Patrick Tobey's Local Memory MCP v1 is a self-hosted memory layer for AI assistants — think Claude Desktop or ChatGPT — that stores conversation history in a local ChromaDB vector database rather than shipping it off to a cloud service. It's open-source, and the pitch is simple: persistent memory across AI sessions, with your data never leaving the machine.

The system uses ChromaDB for vector storage and the all-MiniLM-L6-v2 sentence-transformers model for embeddings, both of which run locally after an initial download. No API keys, no external calls. Retrieval is semantic, so when an AI assistant needs to recall something, it surfaces contextually relevant chunks rather than falling back on keyword matching.
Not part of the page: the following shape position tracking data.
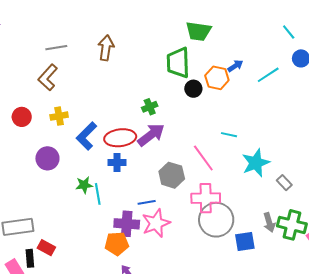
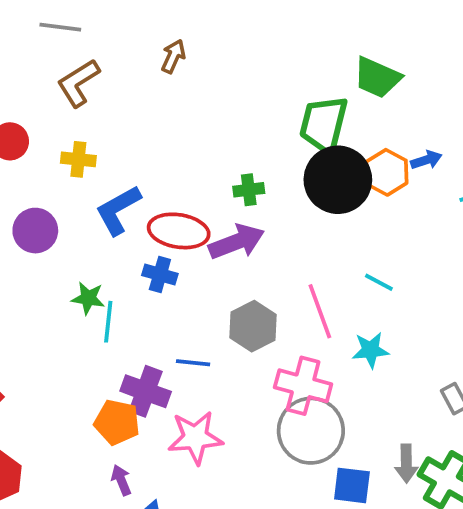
gray line: (56, 48) -> (60, 27), moved
brown arrow: (106, 48) -> (173, 56), moved, size x0.7
black circle: (193, 89) -> (338, 180), size x2.0
cyan star: (256, 163) -> (371, 350), moved, size x0.7
pink star: (156, 223) -> (195, 438), moved

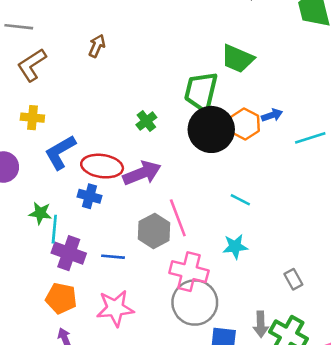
green cross: (249, 190) -> (146, 121), moved, turned -30
pink line: (320, 311) -> (178, 218), moved
purple cross: (146, 391) -> (69, 253), moved

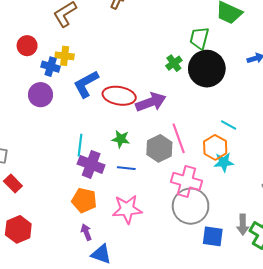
green trapezoid: (201, 92) -> (199, 38), size x0.7
green cross: (146, 121) -> (174, 63), moved
orange hexagon: (245, 124) -> (215, 147), moved
blue cross: (89, 196) -> (51, 67), moved
green star: (40, 213) -> (121, 139), moved

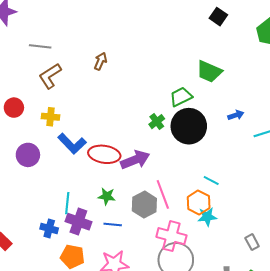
green trapezoid: (199, 38) -> (181, 97), turned 50
blue cross: (51, 67) -> (49, 228), moved
blue L-shape: (86, 84) -> (72, 144), turned -104

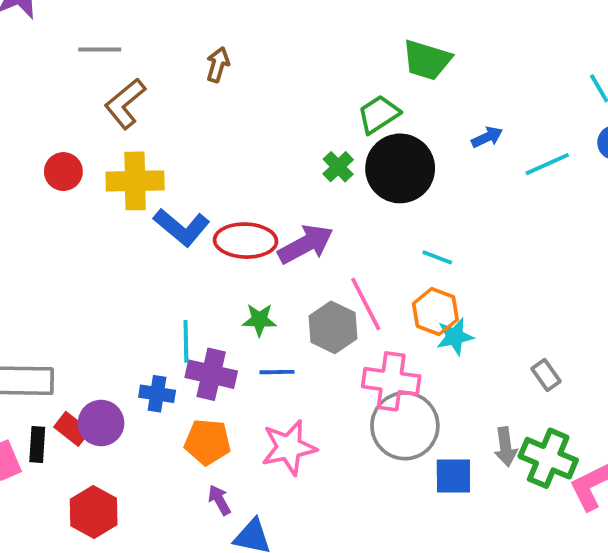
yellow cross: (51, 117) -> (135, 181), size x1.6
purple circle: (28, 155) -> (101, 423), moved
cyan line: (211, 181) -> (437, 257), moved

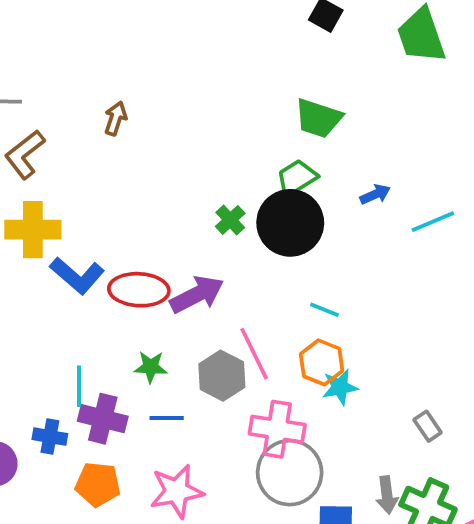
green trapezoid: (379, 114) -> (297, 178), moved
Where it gets more interesting is in how the system handles updates. Rather than overwriting old entries, Local Memory MCP maintains versioned chains — each update links back to what came before. Tobey calls the broader design approach "AIX" (AI eXperience), a philosophy built around how language models actually process context rather than how people tend to think about organizing notes. In practice that means plain text chunks, minimal metadata (timestamps and confidence scores), and a conflict reconciliation engine that catches when a new write overlaps with existing memory. When a conflict is detected, the system returns structured warnings and self-heal hints back to the model instead of silently clobbering prior context.
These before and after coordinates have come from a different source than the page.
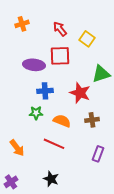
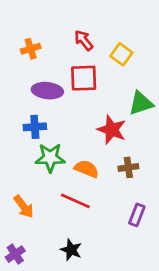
orange cross: (22, 24) -> (31, 49), moved
blue cross: (45, 91) -> (35, 127), moved
green star: (36, 113) -> (50, 158), size x1.5

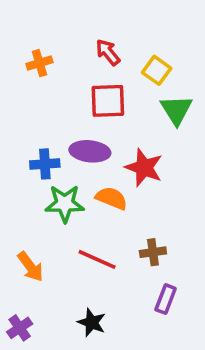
purple ellipse: (47, 91) -> (90, 151), moved
green triangle: (141, 103) -> (176, 110), moved, turned -44
brown cross: (128, 167) -> (153, 252), moved
orange semicircle: (86, 169) -> (112, 198), moved
purple rectangle: (137, 215) -> (166, 299), moved

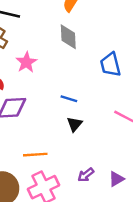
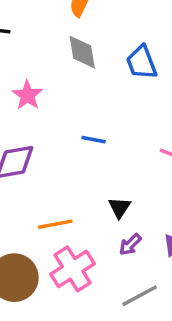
blue trapezoid: (110, 65) -> (142, 62), moved
black triangle: (75, 124) -> (119, 208), moved

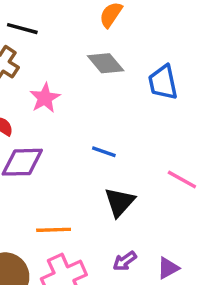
gray diamond: (82, 52) -> (106, 63), turned -39
black triangle: (119, 208) -> (119, 202), moved, size x1.4

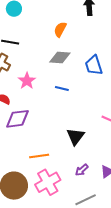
gray diamond: (106, 63) -> (60, 58), turned -40
blue line: (104, 152) -> (62, 88), moved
Soft-delete is the default behaviour — deprecated chunks are hidden from normal search results but retained in history and recoverable. The full set of MCP tools exposed to assistants covers store, search, update, delete, get_chunk, and get_evolution_chain.

Deployment is either Docker Compose or a direct Python 3.11+ install. The MCP server supports stdio transport for local desktop workflows and HTTP SSE transport for remote setups, with bearer or OAuth authentication available for the latter.
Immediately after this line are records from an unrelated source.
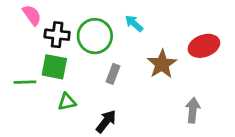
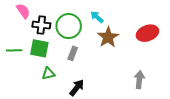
brown star: (162, 64) -> (108, 37), moved
gray rectangle: (113, 74) -> (73, 53), moved
green line: (25, 82) -> (14, 50), moved

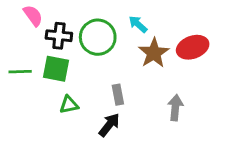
red ellipse: (147, 33) -> (193, 47), moved
gray rectangle: (73, 53) -> (118, 95), moved, turned -32
gray arrow: (139, 80) -> (175, 108), moved

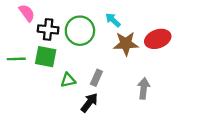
brown star: (154, 53) -> (126, 44), turned 30
gray rectangle: (118, 95) -> (96, 78), turned 35
green triangle: (69, 105) -> (68, 80), moved

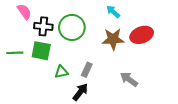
cyan arrow: (113, 20) -> (113, 12), moved
gray arrow: (144, 88) -> (129, 79), turned -60

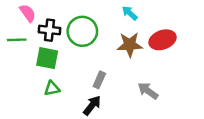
green line: (15, 53) -> (17, 40), moved
green triangle: (61, 72) -> (52, 88), moved

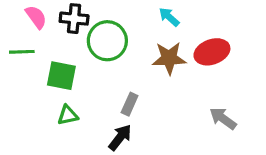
black cross: (50, 30) -> (74, 19), moved
gray arrow: (148, 91) -> (223, 118), moved

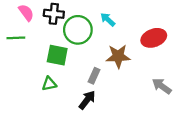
cyan arrow: (169, 17) -> (108, 20), moved
brown star: (169, 58) -> (118, 56), moved
green square: (61, 76) -> (57, 55), moved

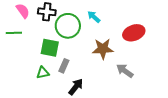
gray rectangle: (94, 76) -> (64, 66), moved
gray arrow: (162, 86) -> (125, 71), moved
Tobey is framing v1 as an early community release aimed at technically capable users willing to manage their own infrastructure. He's actively seeking feedback on the AIX philosophy, the reconciliation heuristics, and the tradeoffs between local embeddings and cloud API alternatives. As MCP gains traction across the AI assistant ecosystem, Local Memory MCP sits within a growing cluster of local-first tooling built around a straightforward question: who actually owns the context that makes these assistants useful?